Personalized Federated Fine-Tuning for LLMs via Data-Driven Heterogeneous Model Architectures
Yicheng Zhang, Zhen Qin, Zhaomin Wu, Jian Hou, Shuiguang Deng
TL;DR
This work proposes FedAMoLE, a personalized federated fine-tuning framework for LLMs that enables data-driven heterogeneity in model architectures via a heterogeneous MoLE (HMoLE) module and a reverse selection-based expert assignment (RSEA). By injecting lightweight LoRA-based experts into the decoder layers and aligning them to client data through RSEA, FedAMoLE achieves superior performance across seven non-IID scenarios while maintaining scalable communication and compute overhead.

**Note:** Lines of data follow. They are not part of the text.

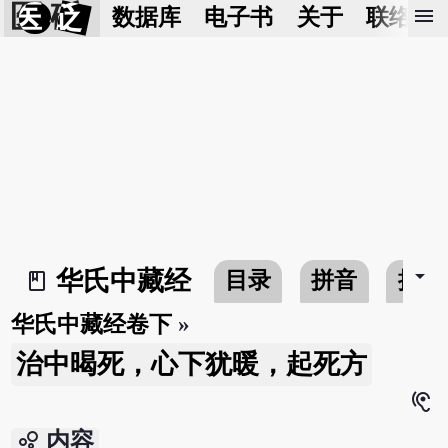
医 砭
menu
数据库
电子书
关于
联络我
arrow_drop_down
华氏中藏经
目录
拼音
搜寻
book_2
华氏中藏经卷下
»
治中暍死，心下犹暖，起死方
hearing
bubble_chart
内容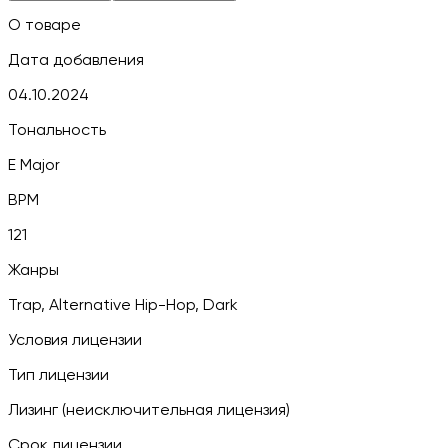
О товаре
Дата добавления
04.10.2024
Тональность
E Major
BPM
121
Жанры
Trap, Alternative Hip-Hop, Dark
Условия лицензии
Тип лицензии
Лизинг (неисключительная лицензия)
Срок лицензии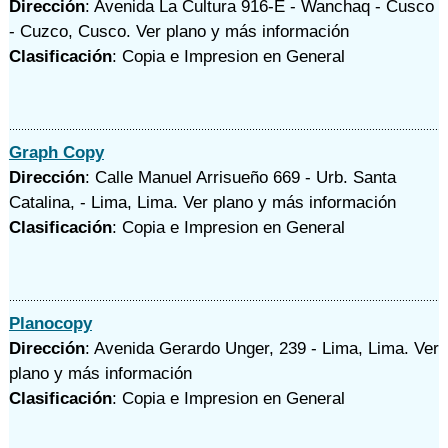
Dirección
: Avenida La Cultura 916-E - Wanchaq - Cusco
- Cuzco, Cusco.
Ver plano y
más información
Clasificación
: Copia e Impresion en General
Graph Copy
Dirección
: Calle Manuel Arrisueño 669 - Urb. Santa
Catalina, - Lima, Lima.
Ver plano y
más información
Clasificación
: Copia e Impresion en General
Planocopy
Dirección
: Avenida Gerardo Unger, 239 - Lima, Lima.
Ver
plano y
más información
Clasificación
: Copia e Impresion en General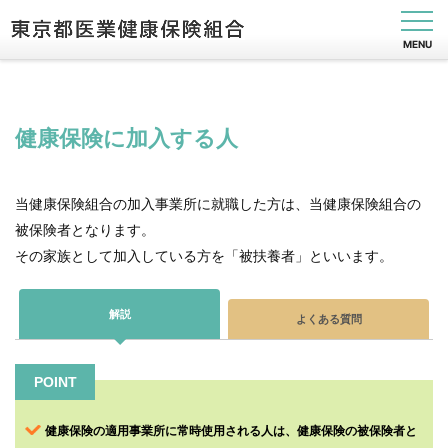
MENU
健康保険に加入する人
健
保
の
当健康保険組合の加入事業所に就職した方は、当健康保険組合の
し
被保険者となります。
く
み
その家族として加入している方を「被扶養者」といいます。
健
保
解説
よくある質問
の
給
付
POINT
保
健
事
健康保険の適用事業所に常時使用される人は、健康保険の被保険者と
業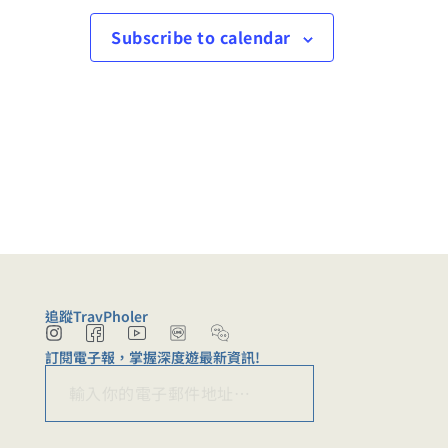
Subscribe to calendar
追蹤TravPholer
I
I
I
W
n
c
c
e
訂閱電子報，掌握深度遊最新資訊!
s
o
o
c
E
t
n
n
h
訂閱
E
a
-
-
m
a
m
g
f
y
t
a
r
a
o
-
a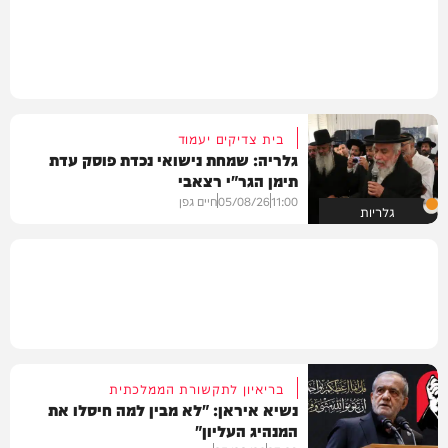
בית צדיקים יעמוד
גלריה: שמחת נישואי נכדת פוסק עדת
תימן הגר"י רצאבי
11:00
05/08/26
חיים גפן
גלריות
בריאיון לתקשורת הממלכתית
נשיא איראן: "לא מבין למה חיסלו את
המנהיג העליון"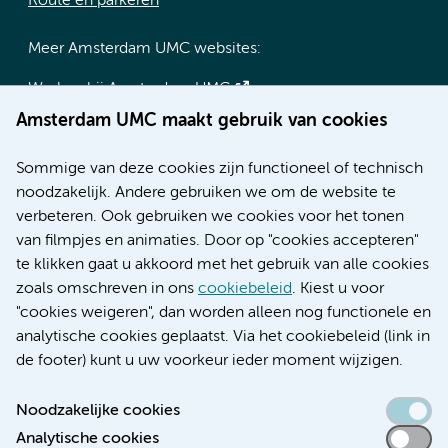
Route en parkeren
Meer Amsterdam UMC websites:
Werken bij Amsterdam UMC
Over Amsterdam UMC
Amsterdam UMC maakt gebruik van cookies
Nieuws
Research
Sommige van deze cookies zijn functioneel of technisch
Educatie locatie AMC
noodzakelijk. Andere gebruiken we om de website te
Educatie locatie VUmc
verbeteren. Ook gebruiken we cookies voor het tonen
van filmpjes en animaties. Door op "cookies accepteren"
te klikken gaat u akkoord met het gebruik van alle cookies
zoals omschreven in ons
cookiebeleid
. Kiest u voor
Verwijzen & diagnostiek
"cookies weigeren", dan worden alleen nog functionele en
analytische cookies geplaatst. Via het cookiebeleid (link in
de footer) kunt u uw voorkeur ieder moment wijzigen.
Noodzakelijke cookies
Toegankelijkheidsverklaring
Analytische cookies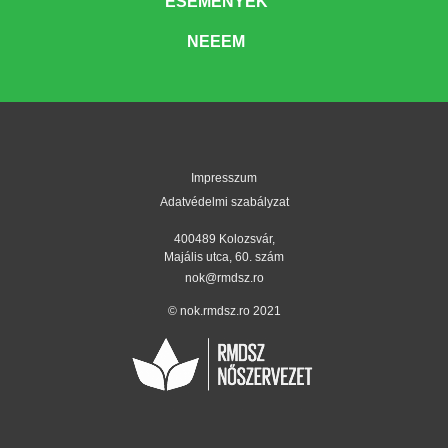
ESEMÉNYEK
NEEEM
Impresszum
Adatvédelmi szabályzat
400489 Kolozsvár,
Majális utca, 60. szám
nok@rmdsz.ro
© nok.rmdsz.ro 2021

Empirical results show average improvements around 5.97% over strong baselines, with notable gains on highly heterogeneous domains, and the approach remains practical with DP privacy options and efficient MILP-based expert assignment. The combination of architectural personalization, data-driven expert selection, and privacy-aware design provides a practical path for federated LLM fine-tuning in real-world, cross-organizational settings.
Abstract
Large language models (LLMs) are increasingly powering web-based applications, whose effectiveness relies on fine-tuning with large-scale instruction data. However, such data often contains valuable or sensitive information that limits its public sharing among business organizations. Federated learning (FL) enables collaborative fine-tuning of LLMs without accessing raw data. Existing approaches to federated LLM fine-tuning usually adopt a uniform model architecture, making it challenging to fit highly heterogeneous client-side data in varying domains and tasks, e.g., hospitals and financial institutions conducting federated fine-tuning may require different LLM architectures due to the distinct nature of their domains and tasks. To address this, we propose FedAMoLE, a lightweight personalized FL framework that enables data-driven heterogeneous model architectures. It features a heterogeneous mixture of low-rank adaptation (LoRA) experts module to aggregate architecturally heterogeneous models and a reverse selection-based expert assignment strategy to tailor model architectures for each client based on data distributions. Experiments across seven scenarios demonstrate that FedAMoLE improves client-side performance by an average of 5.97% over existing approaches while maintaining practical memory, communication, and computation overhead.